### About this task
Each entry must be given again exactly; images do not belong in the copy.
BEGIN The data
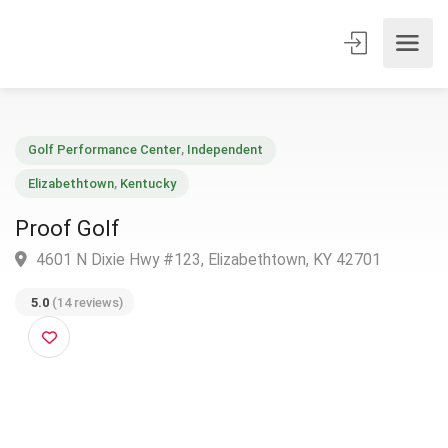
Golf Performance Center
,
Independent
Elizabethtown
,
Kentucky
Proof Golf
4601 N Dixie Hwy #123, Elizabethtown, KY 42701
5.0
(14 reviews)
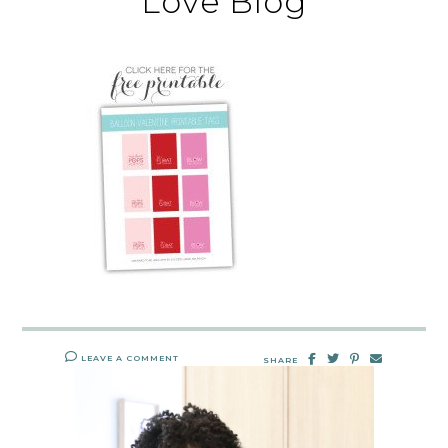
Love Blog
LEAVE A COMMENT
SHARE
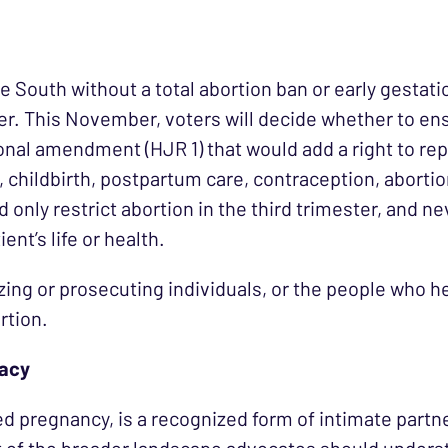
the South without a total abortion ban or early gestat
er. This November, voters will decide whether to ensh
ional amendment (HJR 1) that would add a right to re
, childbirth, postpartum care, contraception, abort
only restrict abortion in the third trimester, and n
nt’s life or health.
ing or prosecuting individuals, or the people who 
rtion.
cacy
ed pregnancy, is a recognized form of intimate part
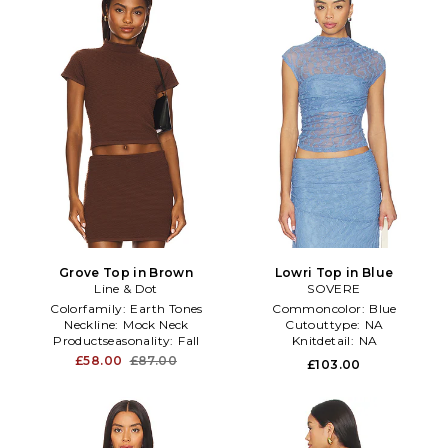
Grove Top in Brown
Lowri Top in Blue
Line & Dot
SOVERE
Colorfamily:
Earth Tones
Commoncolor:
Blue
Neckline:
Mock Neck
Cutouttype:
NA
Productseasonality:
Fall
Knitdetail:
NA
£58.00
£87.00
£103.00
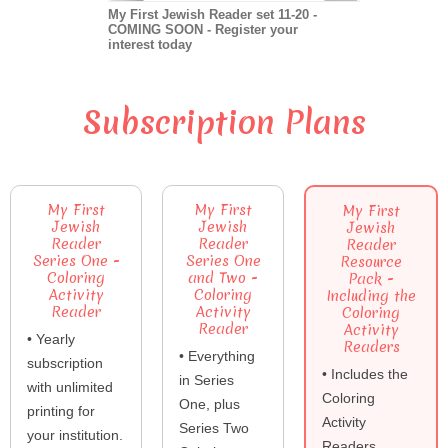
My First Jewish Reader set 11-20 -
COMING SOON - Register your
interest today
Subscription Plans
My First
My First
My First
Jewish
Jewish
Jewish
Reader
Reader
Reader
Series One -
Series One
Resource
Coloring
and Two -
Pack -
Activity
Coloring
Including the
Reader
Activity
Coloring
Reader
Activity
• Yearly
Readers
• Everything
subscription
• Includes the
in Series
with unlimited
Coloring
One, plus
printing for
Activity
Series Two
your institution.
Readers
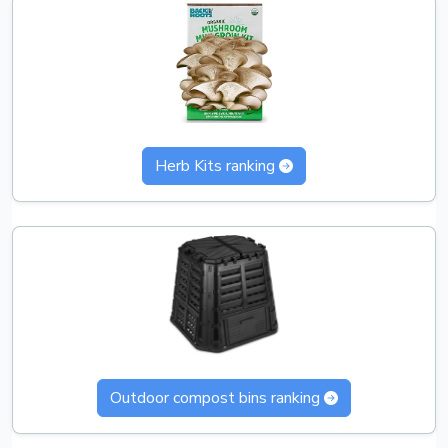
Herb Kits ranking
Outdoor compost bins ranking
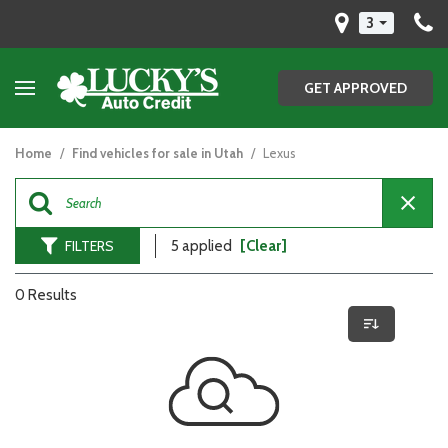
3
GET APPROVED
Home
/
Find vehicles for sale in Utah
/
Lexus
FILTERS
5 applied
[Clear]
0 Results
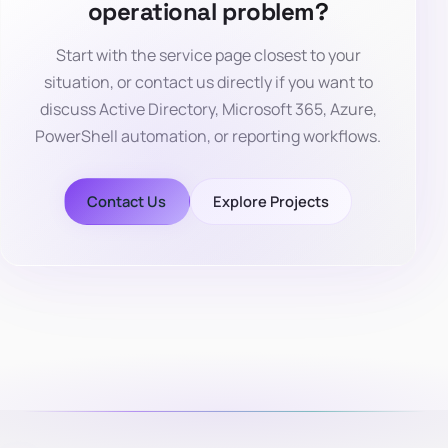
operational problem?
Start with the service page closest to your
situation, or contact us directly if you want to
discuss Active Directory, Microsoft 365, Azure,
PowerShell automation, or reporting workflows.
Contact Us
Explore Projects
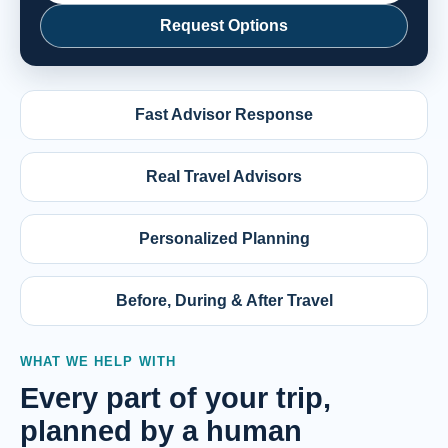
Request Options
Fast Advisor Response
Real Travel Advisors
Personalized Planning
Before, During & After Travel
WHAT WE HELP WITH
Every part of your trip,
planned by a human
END The data
### Task answer
Golf Performance Center
,
Independent
Elizabethtown
,
Kentucky
Proof Golf
4601 N Dixie Hwy #123, Elizabethtown, KY 42701
5.0
(14 reviews)
Love Blog
LEAVE A COMMENT
SHARE
the South without a total abortion ban or early gestat
er. This November, voters will decide whether to ensh
ional amendment (HJR 1) that would add a right to re
, childbirth, postpartum care, contraception, abort
only restrict abortion in the third trimester, and n
nt’s life or health.
ing or prosecuting individuals, or the people who 
rtion.
cacy
ed pregnancy, is a recognized form of intimate part
Grove Top in Brown
Lowri Top in Blue
Line & Dot
SOVERE
Colorfamily:
Earth Tones
Commoncolor:
Blue
Neckline:
Mock Neck
Cutouttype:
NA
Productseasonality:
Fall
Knitdetail:
NA
£58.00
£87.00
£103.00
My First Jewish Reader set 11-20 -
COMING SOON - Register your
interest today
Subscription Plans
My First
My First
My First
Jewish
Jewish
Jewish
Reader
Reader
Reader
Series One -
Series One
Resource
Coloring
and Two -
Pack -
Activity
Coloring
Including the
Reader
Activity
Coloring
Reader
Activity
• Yearly
Readers
• Everything
subscription
• Includes the
in Series
with unlimited
Coloring
One, plus
printing for
Activity
Series Two
your institution.
Readers
Herb Kits ranking
Outdoor compost bins ranking
3
GET APPROVED
Home
/
Find vehicles for sale in Utah
/
Lexus
FILTERS
5 applied
[Clear]
0 Results
operational problem?
Start with the service page closest to your
situation, or contact us directly if you want to
discuss Active Directory, Microsoft 365, Azure,
PowerShell automation, or reporting workflows.
Contact Us
Explore Projects
Request Options
Fast Advisor Response
Real Travel Advisors
Personalized Planning
Before, During & After Travel
WHAT WE HELP WITH
Every part of your trip,
planned by a human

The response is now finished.